Initially, thanks to Sportronic’s version of Pong, but particularly from around 1982 to today, I have been fascinated by computer game design. Not so much the games for their own sake, but the complicit power they exert over players. How can we design fragmented systems that allow others to create their own imaginative worlds, their own procedural fictive realities? Later, teaching game design, I was struck by how difficult it can be to encourage students to move beyond repeating the standard tropes and clichés of commercial computer games.
My own solution, which is still a work in progress, was to encourage the students to evaluate the group work of their classmates in order to better understand others, and provide examples of critical thinking to help students concentrate more on the underlying principles while predicting the needs and demands of a future audience. For I believe the changing nature of what is the audience of today and tomorrow is a crucial emerging component of Digital Humanities, and the nature of a university as a collaborative testing and invention space of a focused strategic community is a vital if dwindling resource.
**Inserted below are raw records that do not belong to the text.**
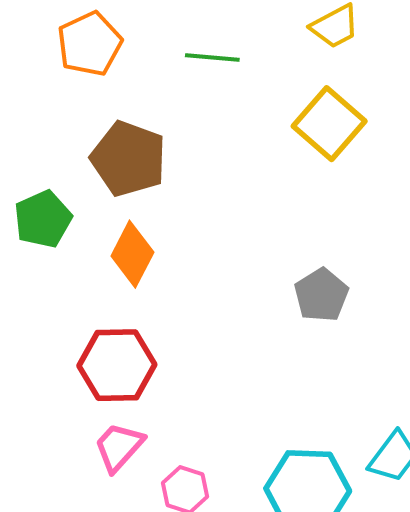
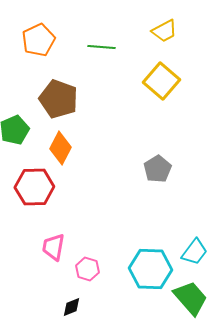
red hexagon: (117, 365) -> (34, 187), moved
pink trapezoid: (119, 447) -> (53, 247), turned -32

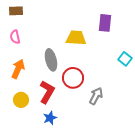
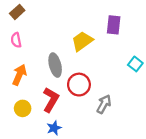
brown rectangle: (16, 11) -> (17, 12), turned -40
yellow trapezoid: (76, 38) -> (82, 41), turned -40

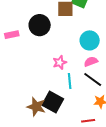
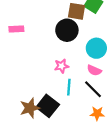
black circle: (40, 25) -> (67, 30), moved
pink semicircle: (91, 62) -> (94, 70), turned -144
brown star: (36, 107) -> (30, 108), turned 30

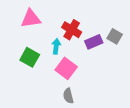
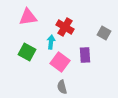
purple rectangle: (94, 42) -> (85, 55), moved, turned -70

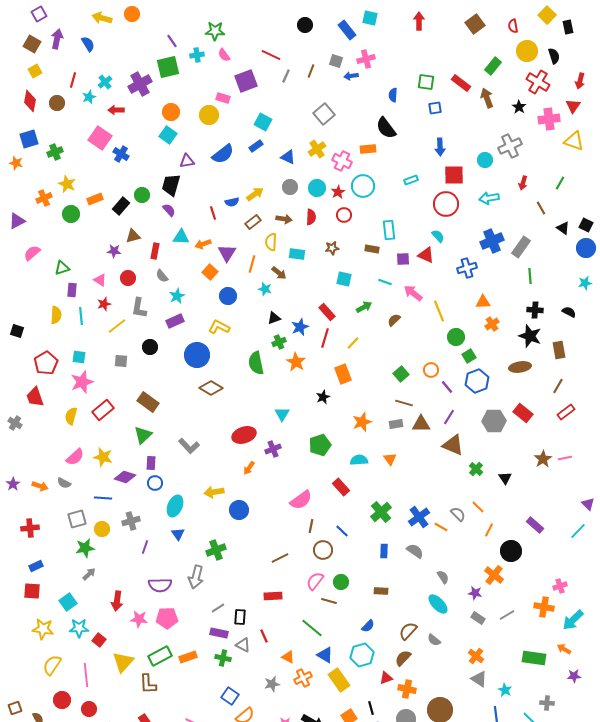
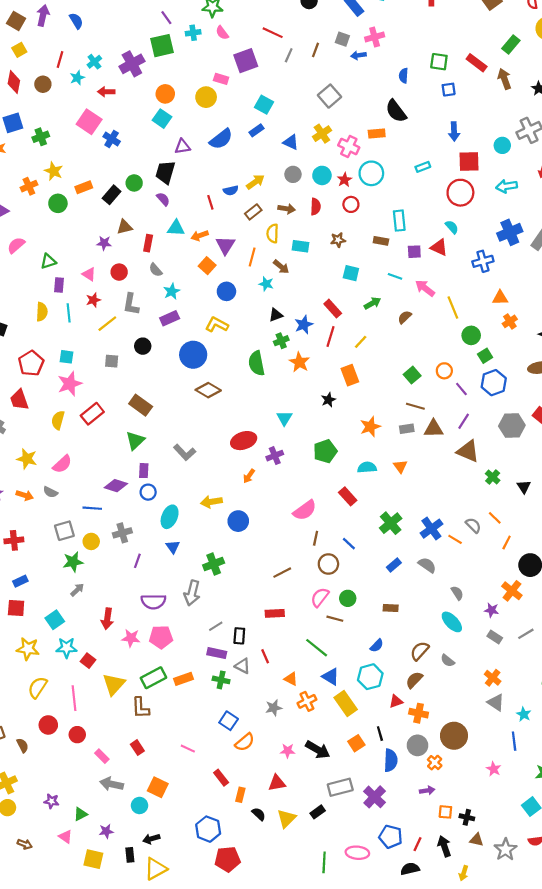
yellow star: (103, 457) -> (27, 459), moved
blue rectangle: (384, 551) -> (394, 565), turned 48

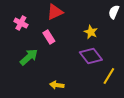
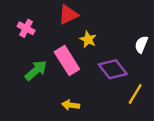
white semicircle: (114, 12) -> (141, 44), moved
yellow star: (91, 32) -> (88, 39), moved
pink rectangle: (49, 37) -> (67, 60), moved, size x1.6

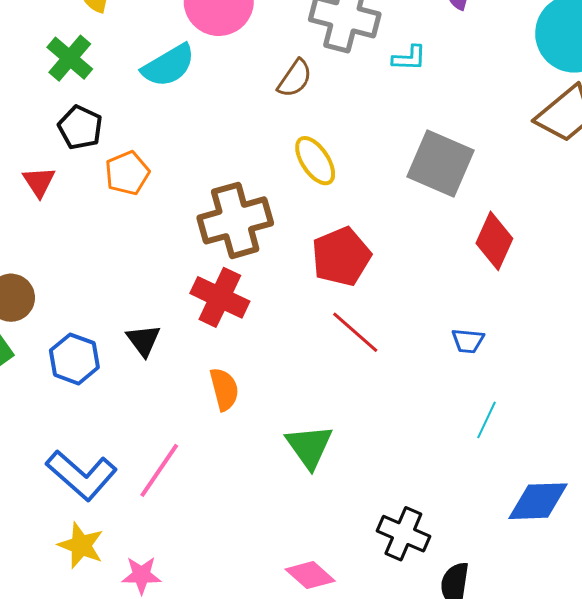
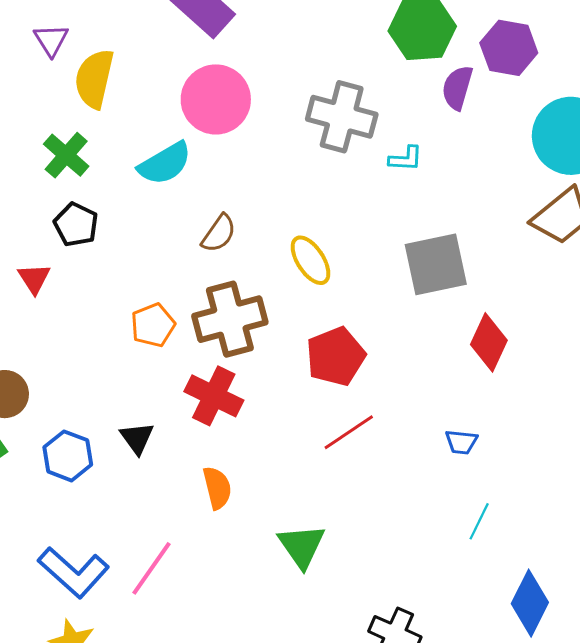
brown semicircle: (295, 78) -> (219, 234), moved
gray square: (440, 163) -> (436, 264), turned -36
orange pentagon: (127, 173) -> (153, 325), moved
red line: (355, 332) -> (349, 432), turned -76
blue diamond: (538, 501) -> (530, 603), turned -62

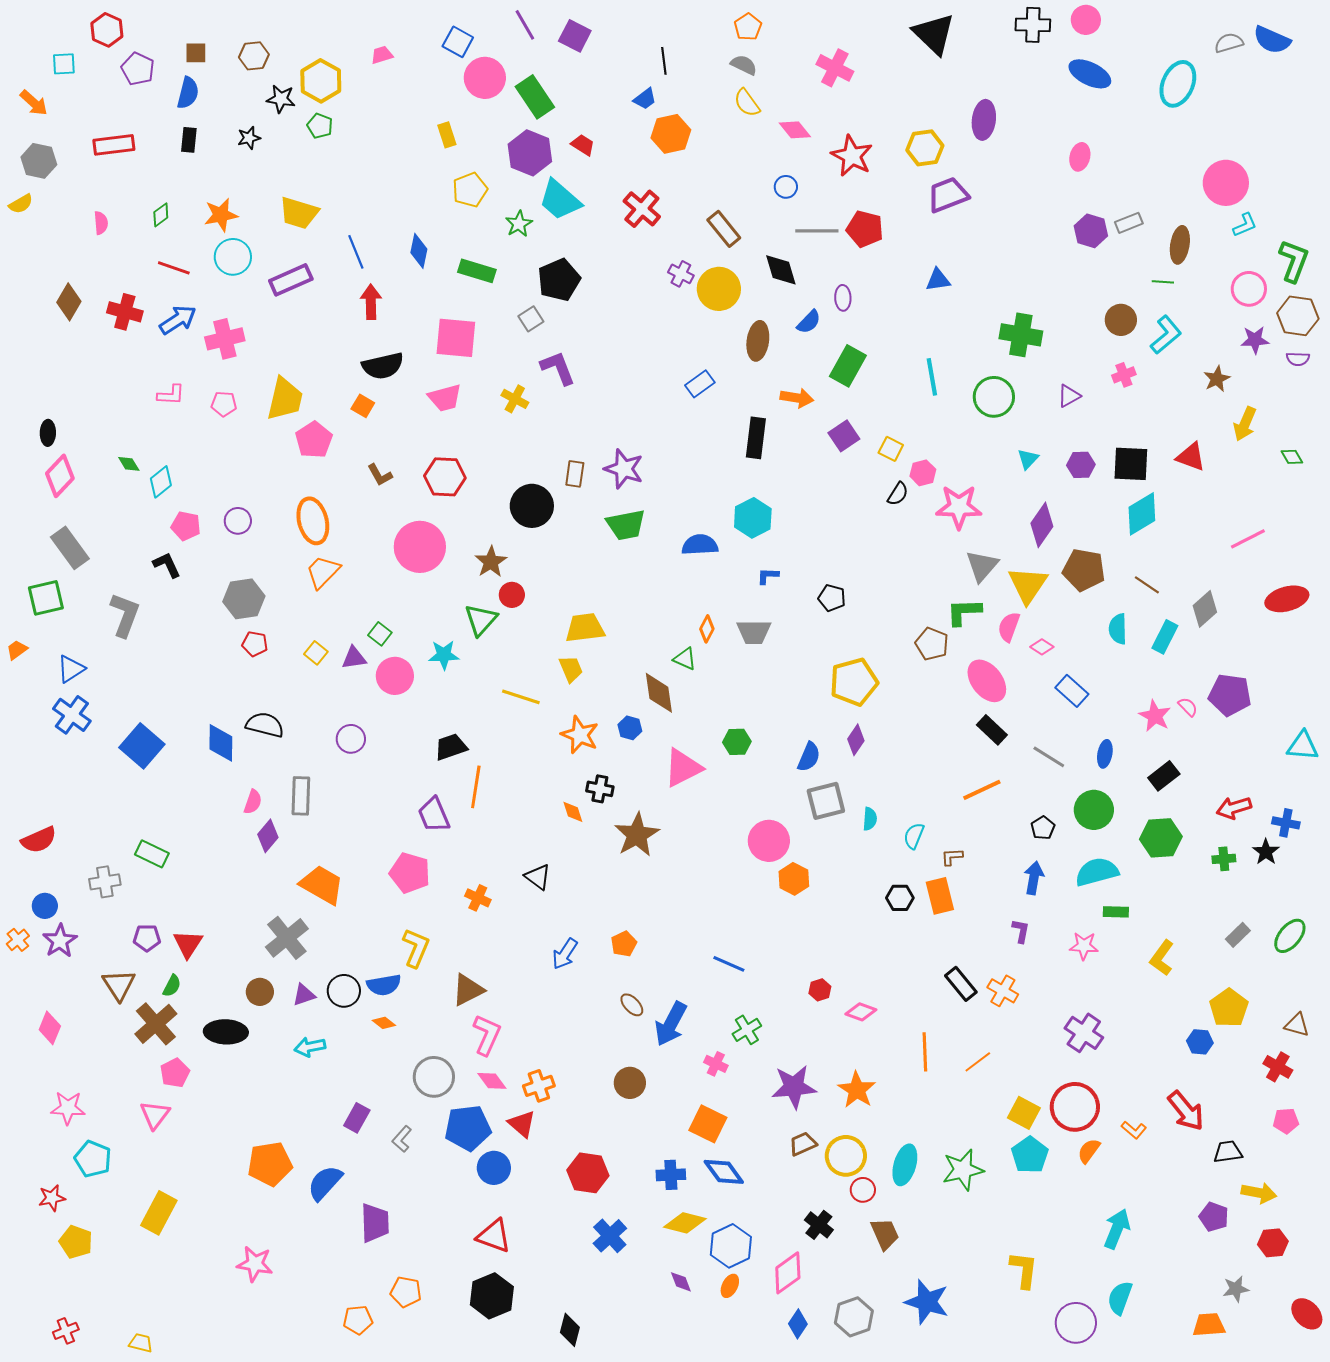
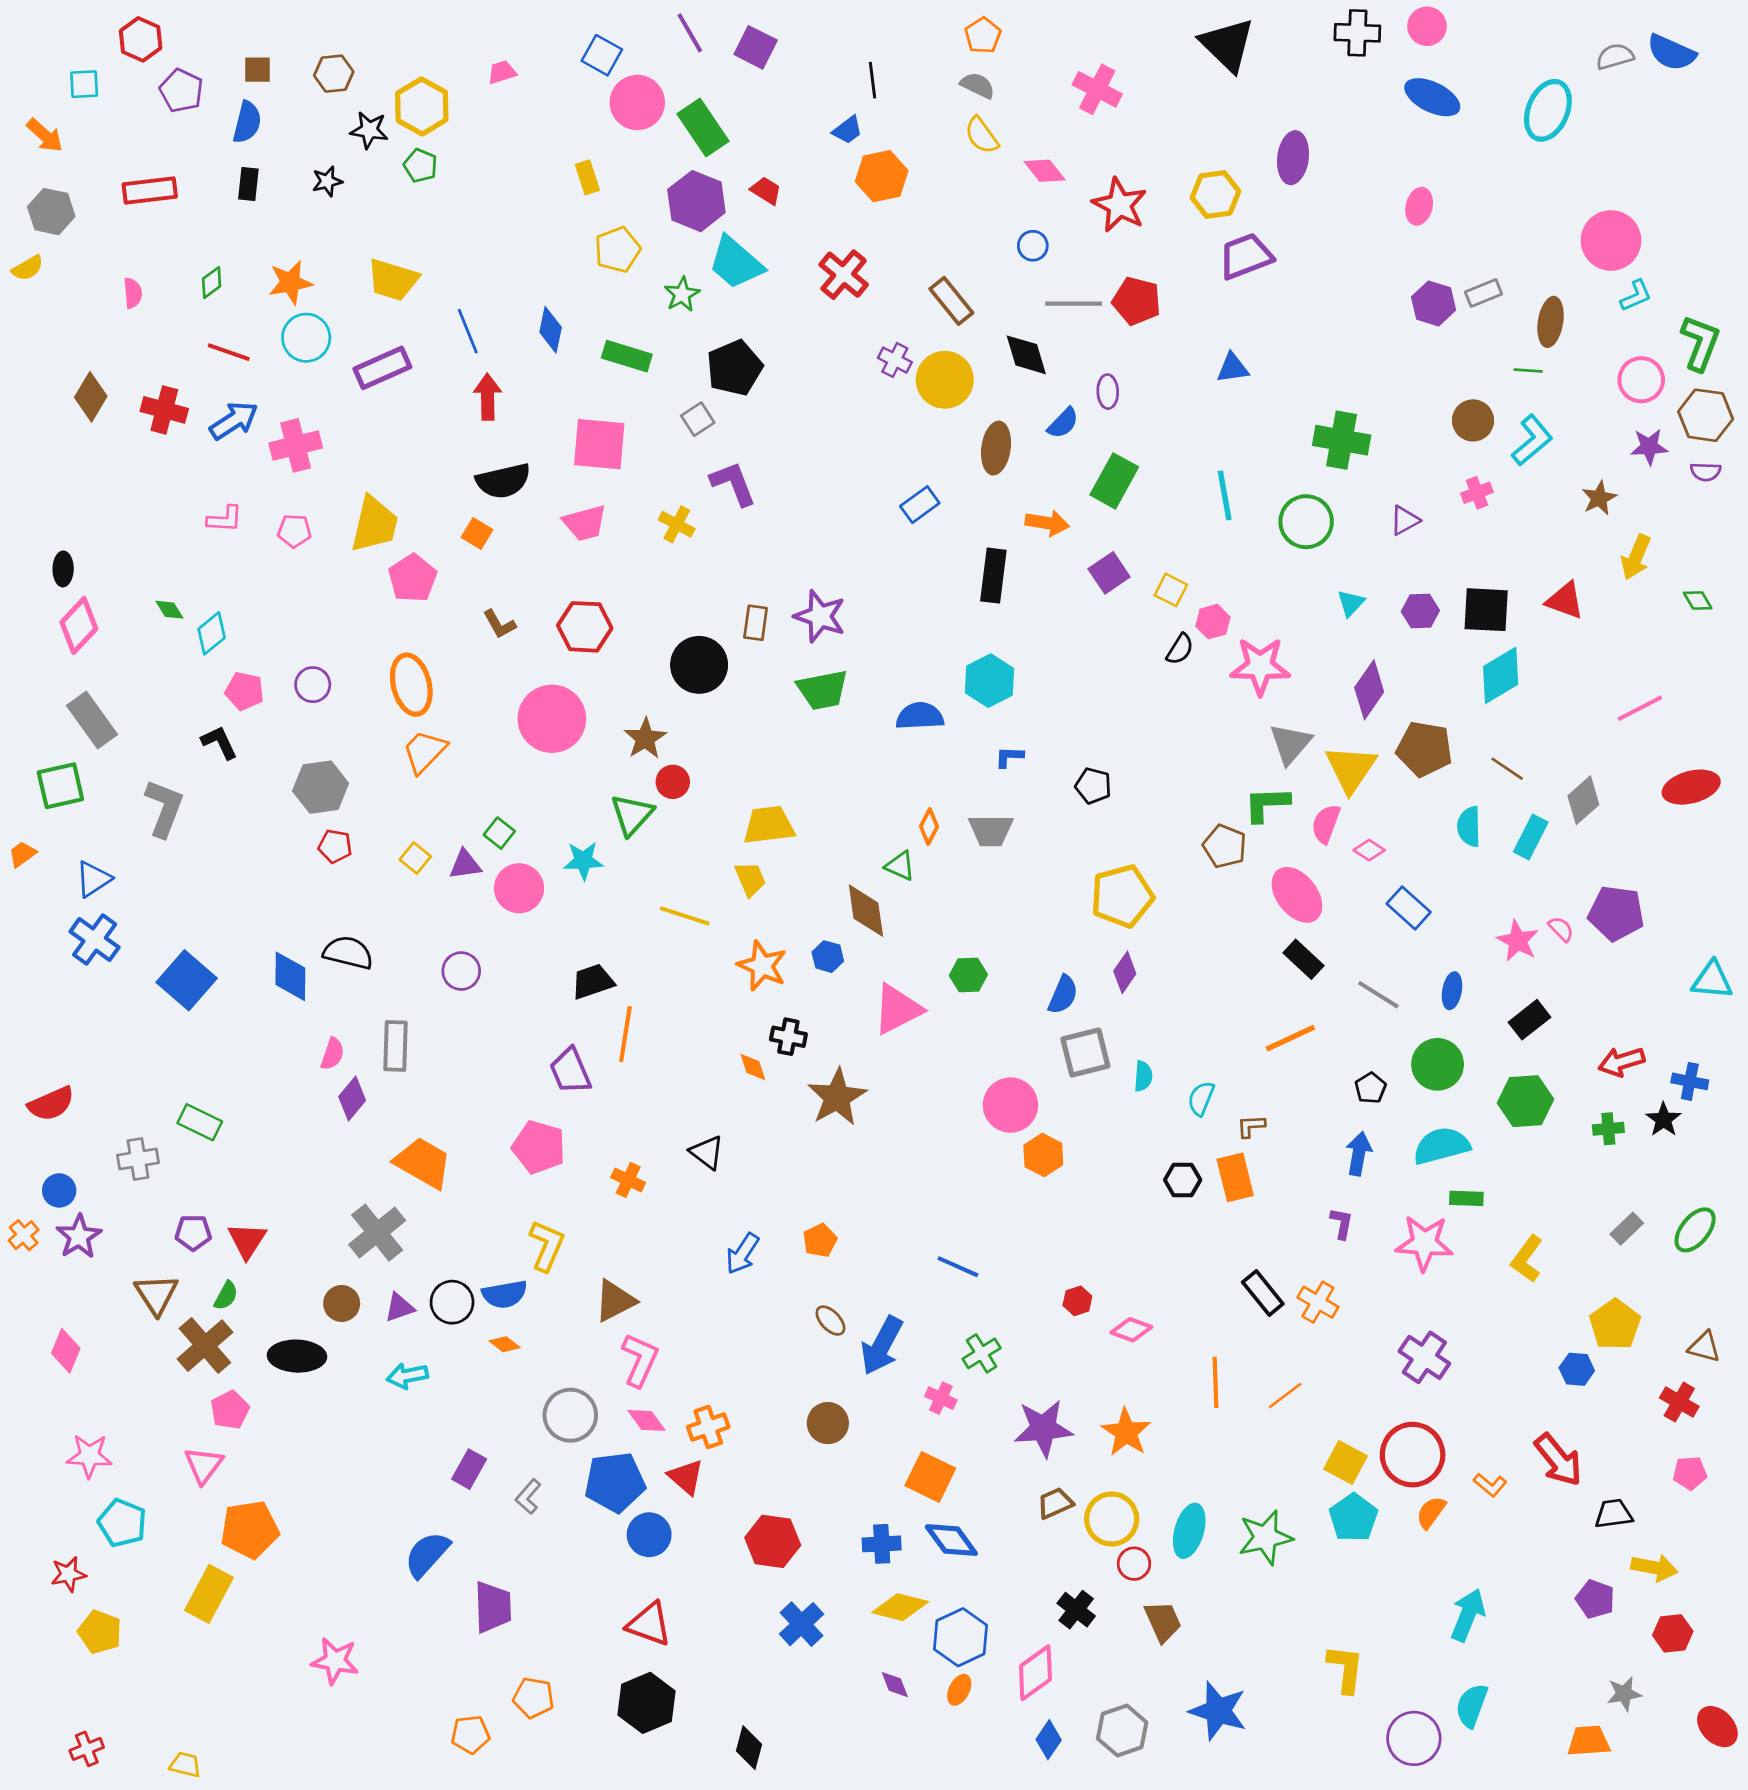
pink star: (1084, 946) -> (1424, 1243), size x1.5
orange pentagon: (270, 1164) -> (250, 1529), moved

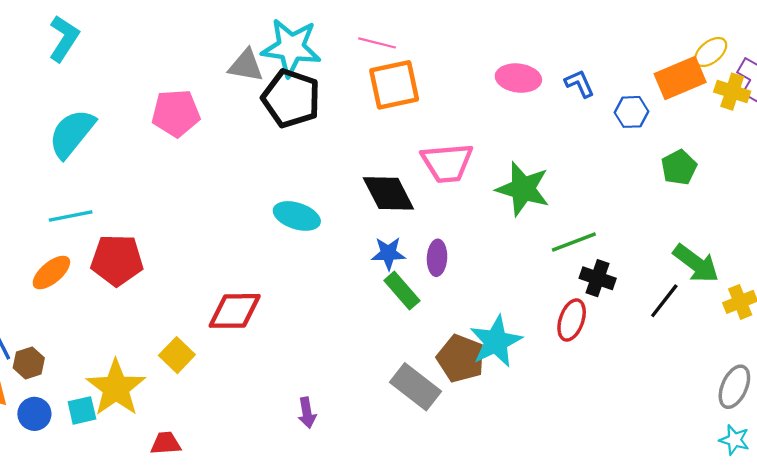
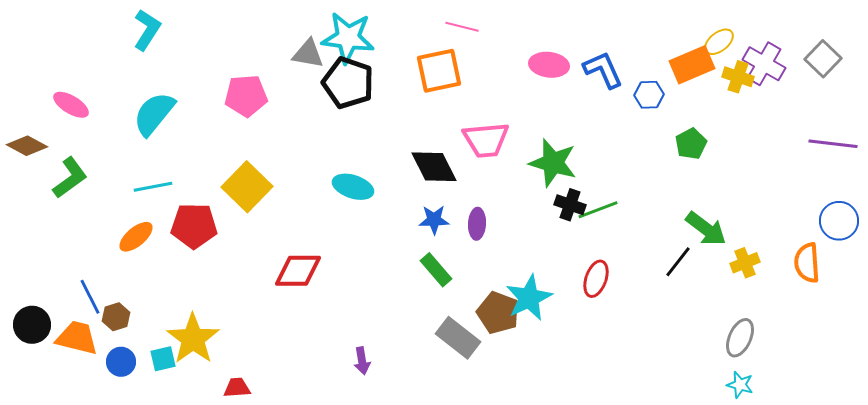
pink line: (377, 43) -> (462, 27), moved
blue L-shape: (579, 84) -> (603, 70), size x1.5
black cross: (598, 278) -> (570, 205), moved
green rectangle: (402, 291) -> (436, 270), moved
yellow square: (177, 355) -> (247, 187), moved, size x1.6

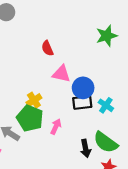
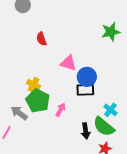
red semicircle: (47, 48) -> (41, 39), moved
yellow cross: (34, 100) -> (33, 85), moved, turned -32
cyan cross: (106, 105) -> (110, 110), moved

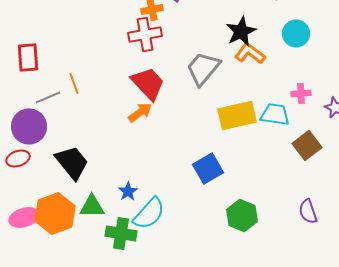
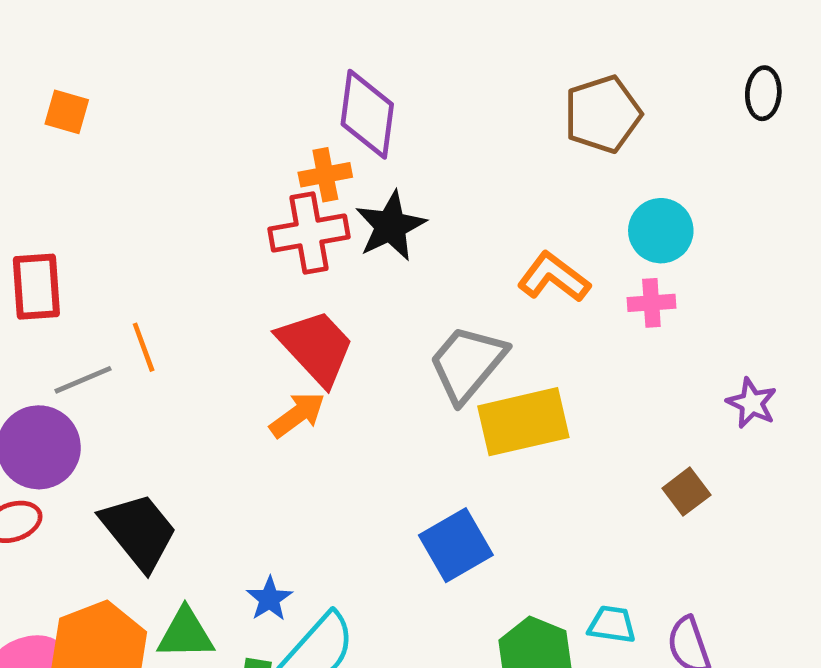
black star: (241, 31) -> (391, 226), moved
gray trapezoid: (203, 68) -> (467, 363), moved
pink cross: (301, 93) -> (651, 303), moved
cyan trapezoid: (275, 114) -> (612, 624), moved, size x0.7
brown square: (307, 145) -> (686, 492), size x0.7

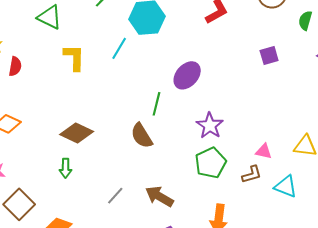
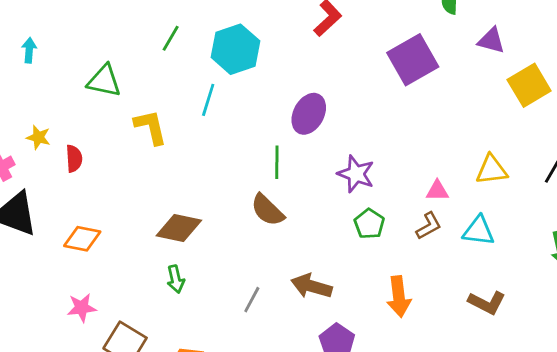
purple square: (269, 55) -> (413, 60), size x1.8
green pentagon: (211, 163) -> (369, 224), size x0.7

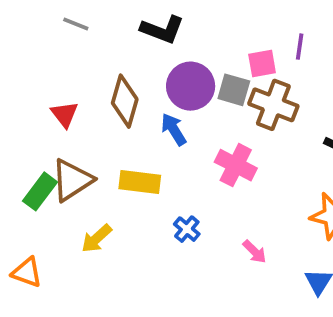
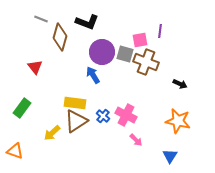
brown diamond: (125, 101) -> (60, 37), moved
pink cross: (236, 165) -> (126, 115), moved
brown triangle: (72, 180) -> (76, 121), moved
blue cross: (187, 229) -> (103, 116), moved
So game design teaching reflects a larger problem. How can we, in this fast changing world of digital technology, re-establish the relevance and usefulness of the university, while helping our students to prepare for a tomorrow that is not defined by a discipline or industry skill today?
Having now worked more directly in or around the field (if it is a field) of Digital Humanities, I am continually struck with the issue of learning by following or by teaching, how to reconcile individual scholastic achievement with the benefits of collaborative work, and the yawning gap between start up projects and what is desperately required at an infrastructure level. I will discuss some current and upcoming research that will hopefully tackle these issues.
That said, while my PhD evaluated learning in virtual environments, I am not a pedagogical expert. So my talk will be based on my observations and suggestions for dealing with some of the above issues, but I would also be very happy to hear how these ideas parallel or lie outside of your experiences.